Bezos ha tolto le tende dalla laguna e adesso possiamo dirlo: del suo matrimonio fantasmagorico ci è importato il giusto. Un evento minuscolo rispetto al gigante che incarna. Venezia, fragile e sfibrata, è diventata il fondale dorato di una messinscena extralusso. Dove i residenti fuggono e gli yacht attraccano. Tra pietra che cede e canali esausti, è andata in onda la favola dei ricchi, con bodyguard, catering molecolare e sorrisi preconfezionati.

Nelle stesse ore in cui gli Stati Uniti annunciavano la tassa minima globale del 15% per le multinazionali, Mr Amazon brindava al tramonto in frac, sorseggiando champagne e scappando simbolicamente dal fisco. È bastato che il G7 sentisse un brontolio dalla Florida perché si affrettasse a ridimensionare tutto, inchinandosi a Trump.

Quel matrimonio non è stato un momento privato, ma un manifesto scintillante. L’unione tra potere e spettacolo, tra algoritmo e narrazione. Dietro le quinte, la logistica non dorme, i magazzini non rallentano, i diritti non avanzano. In scena, invece, abiti da sogno, flash patinati e romanticismo da rotocalco.

L’opulenza non è mai neutra, è sempre a spese di qualcun altro. Ogni gondola blindata racconta una città che non regge più, spremuta tra turismo di massa e feste per pochi. Imploderà sotto il peso delle valigie a rotelle e degli eventi sponsorizzati, mentre i palazzi si svuotano di abitanti e si riempiono di wedding planner. E chi resta, guarda passare il corteo come si osserva un’astronave: con la certezza che non sarà mai invitato a bordo.

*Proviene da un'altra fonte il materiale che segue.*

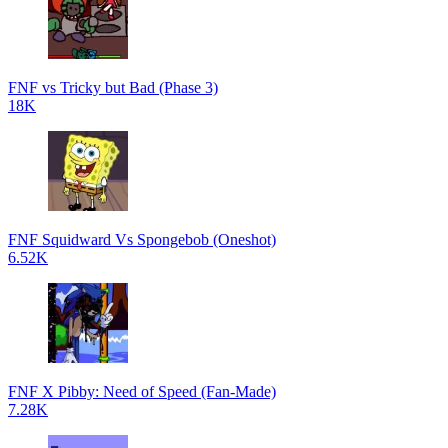
FNF vs Tricky but Bad (Phase 3)
18K
FNF Squidward Vs Spongebob (Oneshot)
6.52K
FNF X Pibby: Need of Speed (Fan-Made)
7.28K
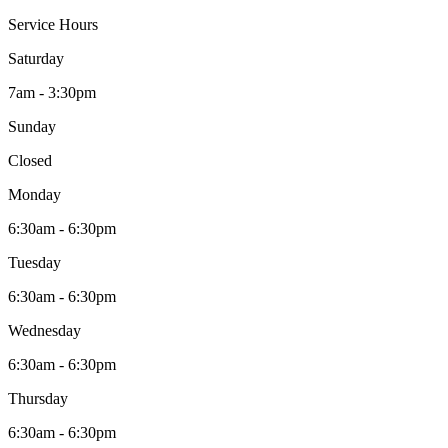
Service Hours
Saturday
7am - 3:30pm
Sunday
Closed
Monday
6:30am - 6:30pm
Tuesday
6:30am - 6:30pm
Wednesday
6:30am - 6:30pm
Thursday
6:30am - 6:30pm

Ora che i riflettori si sono spenti, è rimasta l’immagine nitida di un mondo rovesciato. L’élite salpa, la politica si inchina, piazza San Marco affonda. E noi, immobili sulla riva, come comparse mute. Nessun colpo di scena, nessuna catarsi. Solo un copione già visto, con spedizione Prime inclusa ma senza diritto di reso.